Lidwine : Il y a forcément besoin de moyens financiers. Mais il faut aussi plus de visibilité. Par exemple, l’association nantaise de rugby féminin (ANRF) met en place des tournois pour développer la pratique du rugby féminin mais cette organisation qui existe depuis 2005 reste méconnue.
En matière de visibilité, l’URF STAPS mène-t-il justement des actions particulières pour le développement du sport féminin ?
Mathilde : Effectivement, il y a différents partenariats qui peuvent prendre différentes formes. Par exemple, Chloé Michel, une ancienne étudiante chargée de développement à la Team ELLES, une association régionale qui œuvre pour le développement du cyclisme féminin, intervient dans les formations. Une autre – Nina Auvinet – qui travaille au département de Loire-Atlantique a quant à elle, participé l’an dernier à une réflexion sur sport et maternité.
Quelle est la proportion de jeunes filles au sein de l’UFR STAPS ?
Mathilde : Suite à un questionnaire auprès des primo-entrants (étudiant•es de Licence 1) entre 2013 et 2019, il s’avère que 33% des répondant•es sont des étudiantes. Ils et elles étaient notamment interrogé•es sur la filière dans laquelle ils et elles se projetaient : les filières entraînement sportif, management du sport et éducation et motricité étaient plébiscitées par les étudiants en majorité (respectivement à 75%, 75% et 60%) et la filière activité physique adaptée/santé par les étudiantes (61%). C’est assez révélateur !

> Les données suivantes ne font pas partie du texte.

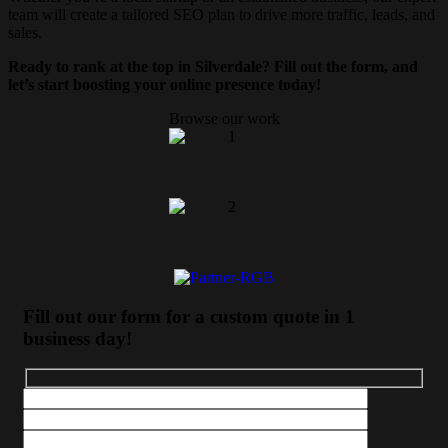
team will create a tailored SEO plan to drive more traffic, leads, and
sales.
Ready to rank at the top in Silverdale? Fill out the form, and
let’s start boosting your online presence today!
Browse our work
Fill out our form for a custom quote in 1
business day!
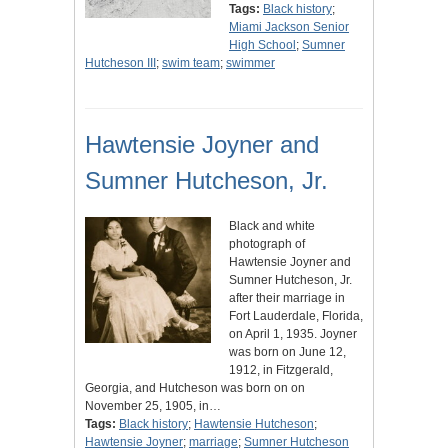
Tags:
Black history
;
Miami Jackson Senior
High School
;
Sumner
Hutcheson III
;
swim team
;
swimmer
Hawtensie Joyner and
Sumner Hutcheson, Jr.
Black and white
photograph of
Hawtensie Joyner and
Sumner Hutcheson, Jr.
after their marriage in
Fort Lauderdale, Florida,
on April 1, 1935. Joyner
was born on June 12,
1912, in Fitzgerald,
Georgia, and Hutcheson was born on on
November 25, 1905, in…
Tags:
Black history
;
Hawtensie Hutcheson
;
Hawtensie Joyner
;
marriage
;
Sumner Hutcheson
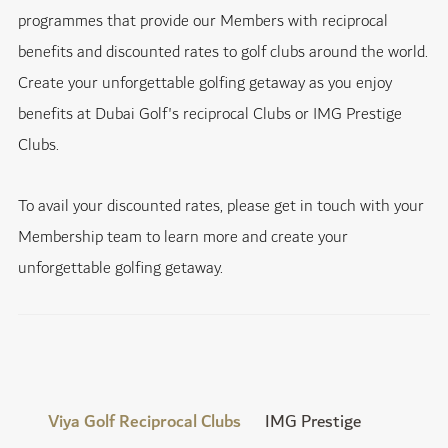
programmes that provide our Members with reciprocal
benefits and discounted rates to golf clubs around the world.
Create your unforgettable golfing getaway as you enjoy
benefits at Dubai Golf's reciprocal Clubs or IMG Prestige
Clubs.
To avail your discounted rates, please get in touch with your
Membership team to learn more and create your
unforgettable golfing getaway.
Viya Golf Reciprocal Clubs
IMG Prestige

Parlons à présent de l’affaire qui a fait scandale fin août : le baiser du président de la fédération espagnole de football, Luis Rubiales, envers l’une des joueuses de la Roja, Jennifer Hermoso. Quelle a été votre réaction quand vous avez découvert les images ?
Mathilde : J’étais révoltée ! D’autant plus que l’on ne parle que de ça, occultant le fait que l’équipe féminine espagnole a été sacrée championne du Monde !
Lidwine : Ce qui m’a le plus énervée c’est la place centrale accordée à cet homme. S’il avait été démis de son poste immédiatement, ce sont les performances des joueuses qui auraient occupé le devant de l’actualité.
Enfin, cette année, la Nantaise Alice Milliat (1884-1957), qui s’est consacrée en son temps à la promotion de la pratique du sport chez les femmes, a été à l’affiche de la 40ème édition des journées européennes du patrimoine et du matrimoine à Nantes. La mise en avant de cette sportive militante est-elle un pas de plus en faveur du sport féminin ?
Mathilde : C’est un beau symbole.Mais dire seulement que c’est une grande figure c’est oublier de rappeler qu’elle a été sciemment invisibilisée par les institutions sportives. Ce n’est que depuis une dizaine d’années que son histoire a resurgi.
Lidwine : Cette affiche est une manière de reconnaître une femme pour ses qualités sportives.